Fingerprints can unlock doors, phones and more, but are consumers ready to pay with them?
Visa, the financial services giant, thinks so.
The company, which backs credit, debit and prepaid cards, has started pilot tests of cards that have a built-in fingerprint reader. Users place their finger on the sensor area and either insert the card's chip into a reader or hold it above a payment terminal.
By using their fingerprint, customers can skip having to enter a PIN or signing off on a purchase.
A user’s fingerprint is compared against a previously registered pattern, which is stored as a cryptogram on the card. A red or green light on the card indicates whether the fingerprints match.
“The card is trained to use your biometric thumbprint and since your thumbprint is unique, it can only be activated by the individual that’s trained the card,” said Matt Smith, vice president of platform strategy at Visa.

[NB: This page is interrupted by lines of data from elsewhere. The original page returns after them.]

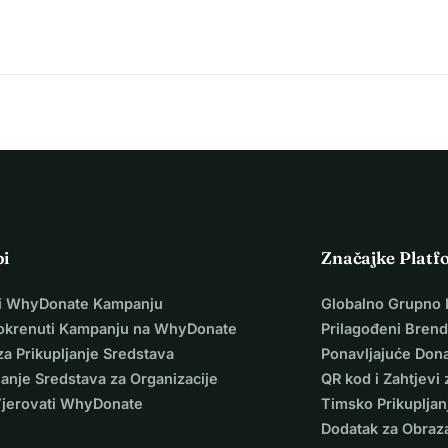
pi
Značajke Platf
i WhyDonate Kampanju
Globalno Grupno 
okrenuti Kampanju na WhyDonate
Prilagođeni Brend
za Prikupljanje Sredstava
Ponavljajuće Dona
janje Sredstava za Organizacije
QR kod i Zahtjevi 
Vjerovati WhyDonate
Timsko Prikupljan
Dodatak za Obraz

For those who share their card with others, transactions would revert to PIN number, or pen and signature for processing.
The cards will be issued by Utah-based Mountain America Credit Union and the Bank of Cyprus.

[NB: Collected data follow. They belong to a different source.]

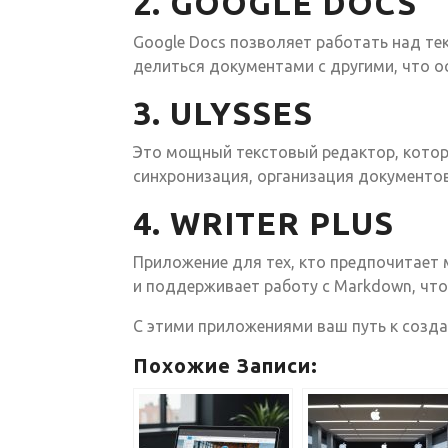
2. GOOGLE DOCS
Google Docs позволяет работать над те
делиться документами с другими, что о
3. ULYSSES
Это мощный текстовый редактор, котор
синхронизация, организация документо
4. WRITER PLUS
Приложение для тех, кто предпочитает
и поддерживает работу с Markdown, чт
С этими приложениями ваш путь к созда
Похожие Записи:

WATCH: Company Tests Cards with Built-in Fingerprint Reader
Visa is not the first digital payments company to explore the growing field of biometrics, which relies on people's unique biological traits, like the iris pattern of their eyes, to ensure that they are who they say they are.
Last year, Mastercard began testing a fingerprint-enabled card at Pick n Pay stores in South Africa.
Visa surveyed 1,000 Americans on their perceptions of biometrics and found that 86 percent were “interested” in biometrics as a form of authentication or a way to make payments.
Users of mobile wallets Apple Pay and Google Pay, both compatible with Visa and Mastercard, already can take advantage of paying with their fingerprints.
Not having to provide a signature or PIN number may be convenient, but is it secure?
To answer that question, Anil Jain, a professor and biometrics researcher at Michigan State University, has created with his students fake or spoof fingerprints that have been successful in unlocking systems that rely on biometric credentials.
Even so, Jain says the process isn’t easy. It first involves obtaining fingerprints to work with, either with a person’s consent or the ability to lift and replicate physical fingerprints left on everyday surfaces.
Jain believes it's harder to steal biometric data from a mobile phone or credit card chip (like Visa’s), as opposed to biometric data stored in a central database, such as a government server containing fingerprint records.
Focusing on the end security system, Jain and his students have devised both hardware and software solutions that can better detect the difference between a real, human fingerprint vs. a fake fingerprint.
In one study, they tested fake fingerprints made of everything from PlayDoh to Ecoflex, a silicone rubber often used to create makeup special effects for television and film.
“We have shown that we can do a fairly good job in detecting spoofs versus real fingerprints. And I think in most of the cases, it's the issue of how to raise the bar for the hacker, so that it is becoming more and more difficult for the hacker to attack the system,”Jain said.
“No security system is foolproof. The idea is to make it as difficult (as possible) for an imposter to use it,” he added.
Jain said additional biometrics can be implemented for major purchases. A $100,000 purchase at Tiffany’s, for example, could warrant a facial recognition scan in addition to a fingerprint scan.
In the end, biometrics are here to stay, especially as hardware and software costs come down and consumer adoption increases he said.
Jain offered a bit of common sense for the era of biometrics: “Don't post your fingerprints,” he said, chuckling.